While in his position, Archbishop Luwum was a leading voice in criticising the excesses of the Idi Amin regime that assumed power in 1971. In 1977, Archbishop Luwum delivered a note of protest to dictator Idi Amin against the policies of arbitrary killings and unexplained disappearances. Shortly afterwards the archbishop and other leading churchmen were accused of treason.
On 16 February 1977, Luwum was arrested together with two cabinet ministers, Erinayo Wilson Oryema and Charles Oboth Ofumbi. The same day Idi Amin convened a rally in Kampala with the three accused present. A few other “suspects” were paraded forth to read out “confessions” implicating the three men. The archbishop was accused of being an agent of the exiled former president Milton Obote, and for planning to stage a coup.
The next day, Radio Uganda announced that the three had been killed when the car transporting them to an interrogation center had collided with another vehicle. The accident, Radio Uganda reported, had occurred when the victims had tried to overpower the driver in an attempt to escape. When Luwum’s body was released to his relatives, it was riddled with bullets.

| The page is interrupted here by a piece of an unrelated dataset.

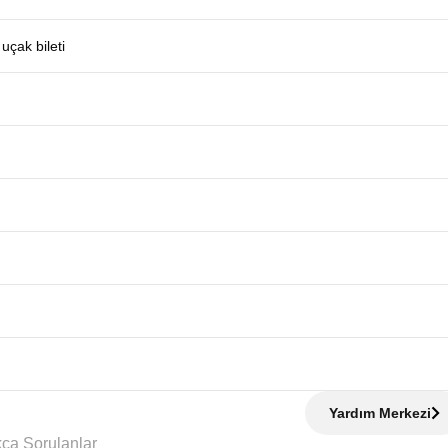
uçak bileti
Yardım Merkezi
Sıkça Sorulanlar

Henry Kyemba, minister of health in Amin’s government, later wrote in his book A State of Blood, that “The bodies were bullet-riddled. The archbishop had been shot through the mouth and at least three bullets in the chest. The ministers had been shot in a similar way but one only in the chest and not through the mouth. Oryema had a bullet wound through the leg.”
According to the later testimony of witnesses, the victims had been taken to an army barracks, where they were bullied, beaten and finally shot. A local report then said, “Some reports even had it that Amin himself had pulled the trigger, but Amin angrily denied the charge, and there were no first-hand witnesses”.
According to Vice President of Uganda Mustafa Adrisi and a Human rights commission, Amin’s right-hand man Isaac Maliyamungu carried out the murder of Luwum and his colleagues.
Janani Luwum was survived by a widow, Mary Lawinyo Luwum and nine children. He was buried in his home village of Mucwini in the Kitgum District and ever since then, he was declared as a martyr by the Church of England and the Anglican Communion and his death is commemorated on 17 February as a Lesser Festival. His statue is among the Twentieth Century Martyrs on the front of Westminster Abbey in London.
In 2016, President Museveni declared February 16 a public holiday in Archbishop Luwum’s memory. In addition, the ministries of Education and Gender, Labour and Social Development were ordered to erect a statue in Kampala in his honour.